Friday Interview with Helen Cadbury

HelenCadbury

Helen Cadbury was born in the Midlands and brought up in Birmingham and Oldham, Lancashire. She writes fiction, poetry and plays and is currently working on a sequel to To Catch a Rabbit. Currently she is a York based writer whose debut novel, To Catch a Rabbit, is joint winner of the Northern Crime Award and was launched by Moth Publishing , May 2013.

new cover

Have you always wanted to be a writer?

When I was five, I wanted to be a writer (although I couldn’t actually write), an actor or an ice cream man’s assistant. I enjoyed writing, once I got the hang of which way round the letters went, but got distracted by an acting career and didn’t really settle down to write until I was 40. I have never sold ice cream, so I have that to look forward too.

Would you say there are writers out there that everyone who wants to write should read?

I think anyone who writes should read good writers, in a range of genres. Occasionally read ‘bad’ writing, but not too often, as it will depress you that such a thing got published and may influence you in the wrong way. In crime, I would recommend Denise Mina, George Pelecanos, Mark Billingham or Louise Welsh for stylish prose, interesting characters and gripping plots.

What made you write a crime novel?

All the best stories are crime stories. Look at Red Riding Hood, for example. I started off trying to write what I thought was a literary novel, but once I began to pursue the idea of someone going missing, then the idea of a crime obviously presented itself.

What sort of research did you have to do to write /To Catch a Rabbit/?

I did most of the research towards the end of the writing process. When I had a full manuscript, I showed to a serving PCSO for feedback. I also went to a very interesting talk on forensics at the Harrogate Crime Festival, which led me to know what else to look for on the internet. I don’t do massive amounts of research but I did find a very useful YouTube video of a burning car, which was obviously more practical than trying it out myself.

What’s your creative process like? Do you need to be alone to write? Coffee shop maybe?
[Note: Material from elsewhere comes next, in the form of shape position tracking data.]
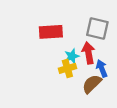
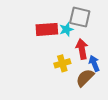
gray square: (97, 29) -> (80, 17), moved
cyan star: (72, 56) -> (66, 29), moved

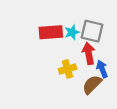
gray square: (80, 17) -> (92, 31), moved

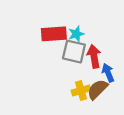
gray square: (92, 31) -> (74, 52), moved
yellow cross: (68, 69) -> (81, 91), moved

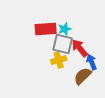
red arrow: (94, 56) -> (80, 48), turned -30
yellow cross: (81, 91) -> (59, 60), moved

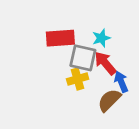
cyan star: (65, 29) -> (101, 38), moved

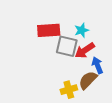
red arrow: (105, 63) -> (85, 50), turned -84
yellow cross: (78, 79) -> (69, 90), moved

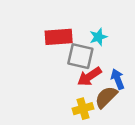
red arrow: (85, 50) -> (89, 77), moved

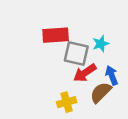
cyan star: (98, 37) -> (101, 44), moved
yellow cross: (83, 109) -> (67, 102), moved

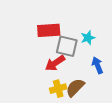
red arrow: (85, 73) -> (55, 63), moved
brown semicircle: (101, 92) -> (75, 87), moved

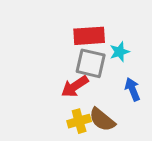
red rectangle: (49, 30) -> (89, 36), moved
brown semicircle: (75, 87) -> (102, 120), turned -96

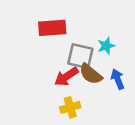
red rectangle: (89, 36) -> (52, 28), moved
brown semicircle: (102, 120) -> (91, 74), moved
Agh! If only I had a routine or anything I could reliably call a process. I’m a bit nomadic actually, moving from the kitchen table, to my bed, to the library, depending on my mood. I find coffee shops are better for writing poetry, as I can get too distracted by what’s happening around me to stay in the world of a novel.

Was it a surprise to win the Northern Crime Award?

Yes. It was amazing. You hope for something, then it happens. The only other times I have felt quite so happy was finding out I was pregnant with my sons.

Do you think that writers, especially non-prize winners, need to be constantly going to signings and events to publicise their work?

I quite like public events, because I’m an extrovert, and I go quietly bonkers shut up indoors all the time, but some writers find them more difficult. I think it’s very hard to assess how worthwhile they are in terms of book sales, but I’m sure they help with word of mouth. If readers find it interesting to meet authors, then it is valuable. Social media may be more effective, but if you’re not doing any events, what are you talking about on social media? Where are the pictures to prove you exist?

How’s the sequel coming along?

The sequel is with my agent and making it’s way, I hope, towards publication, but it may still need a bit more work, we’ll see…

Do you have any advice for getting published? Such as important things to include in a query.

This is probably a whole different article in itself, but fiction writers need agents. Competitions or awards can really help you to get noticed and get an agent. If you’re writing directly to an agent, talk about the book. Like any exercise in selling, you need to show why it is unique and why they might want to represent your book. Consider small presses, they are more likely to publish an unagented writer.

What about more general advice for aspiring writers?

Writers write. And read other writers. And re-read what they write themselves, to get it right. You may not be able to keep up with all the films, TV series, parties that non-writers are into, especially if you are a fiction writer. It is very, very time consuming, but if you love it, you won’t care. Oh, and if you are not intending to be single for your entire life, fall in love with someone who loves you enough to put up with you being a writer. It will make you extremely anti-social and is very unlikely to make you rich.